30.09.2013 - 02:30 | Son Güncellenme:
DAMLA YUR İstanbul
İstanbu’da 34 kişinin hayatına mal olan sel felaketinin çilesini Çatalca’daki Roman aileler aradan 4 yıl geçmesine rağmen hâlâ çekiyor. Romanların yaşadığı Dere Sokak’taki evler hala yıkık dökük ve mühürlü. Evlerin sahipleri ise geçici olarak yerleştirildikleri 10’ar metrekarelik prefabrik evlerde barınmak zorunda. Çatalca Belediyesi tarafından temin edilen bu prefabriklerde 75 Roman aile yaşıyor. Oldukça kalabalık nüfusa sahip aileler bu küçük prefabriklere güçlükle sığıyor.
Geldiğinde anne karnında olan bebeklerin büyüdüğü, lise öğrencilerinin askerden dönüp evlendiği, yaşlıların hayata veda ettiği prefabrik evlerdekilerin dilinde yıllardır tek bir soru var; “Bu kış da burada mıyız?”

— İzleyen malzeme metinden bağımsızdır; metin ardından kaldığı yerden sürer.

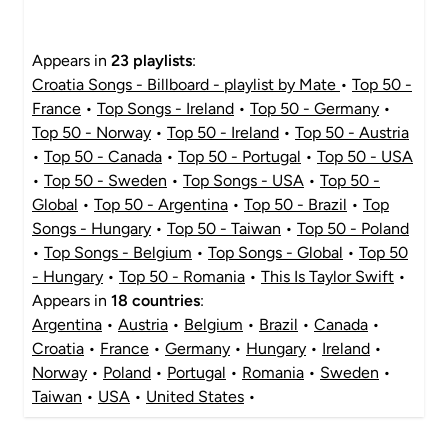
Appears in
23 playlists
:
Croatia Songs - Billboard - playlist by Mate
•
Top 50 -
France
•
Top Songs - Ireland
•
Top 50 - Germany
•
Top 50 - Norway
•
Top 50 - Ireland
•
Top 50 - Austria
•
Top 50 - Canada
•
Top 50 - Portugal
•
Top 50 - USA
•
Top 50 - Sweden
•
Top Songs - USA
•
Top 50 -
Global
•
Top 50 - Argentina
•
Top 50 - Brazil
•
Top
Songs - Hungary
•
Top 50 - Taiwan
•
Top 50 - Poland
•
Top Songs - Belgium
•
Top Songs - Global
•
Top 50
- Hungary
•
Top 50 - Romania
•
This Is Taylor Swift
•
Appears in
18 countries
:
Argentina
•
Austria
•
Belgium
•
Brazil
•
Canada
•
Croatia
•
France
•
Germany
•
Hungary
•
Ireland
•
Norway
•
Poland
•
Portugal
•
Romania
•
Sweden
•
Taiwan
•
USA
•
United States
•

Prefabrik evlerde yaşamak zorunda kalanların neredeyse tümü binlerce liralık elektrik borcuyla karşı karşıya. Kış boyunca ısınmak için elektrik sobası kullanan Romanlar, faturaları 300 liradan az olursa kaymakamlıktan bu faturanın bedelini tahsil edebiliyor. Ancak fatura 300 lirayı geçerse tümünü kendileri ödemek zorunda kalıyor.
‘Çocuklar sürekli hasta’
Karataş ailesinin prefabriğindeyiz... Anne, baba 5 çocuk ve bir yeğen zaman zaman da babaannenin kaldığı her gece en az 7 kişinin uyuduğu bir prefabrik burası. Evin annesi Dilek Karataş, “Doluya koyuyorum olmuyor, boşa koyuyorum dolmuyor. Elektrik, su faturaları eski evdekinin neredeyse üç katı. Ev ısınsın diye ocakta sürekli çay, çorba kaynatıyorum. Kızım Hazar, ders çalışabilmek için kardeşlerinin uyumasını bekliyor. Büyük kızım okulda ödevini yapmadığı, forması olmadığı için sürekli dışlanıyor. Diğer çocuklarım desen sürekli hasta” diyor.
Kızları evlenip yuvadan uçmuş, eşini kaybetmiş 55 yaşında yalnız bir kadın Saniye Dursun. İşten gelirken yolumuzu keserek başlıyor anlatmaya; “Selden sonra 2 yıl minibüste yaşadım. Sonra bu prefabriklere taşındım. Çalışıyorum bir fabrikada ama günlük aldığım 10 lirayı yetiştirmek zor. 1500 lira elektrik borcum var. Selden önce de bu gelirle yaşardık ama evimiz beton olduğu için daha az fatura öder, daha çok ısınırdık.”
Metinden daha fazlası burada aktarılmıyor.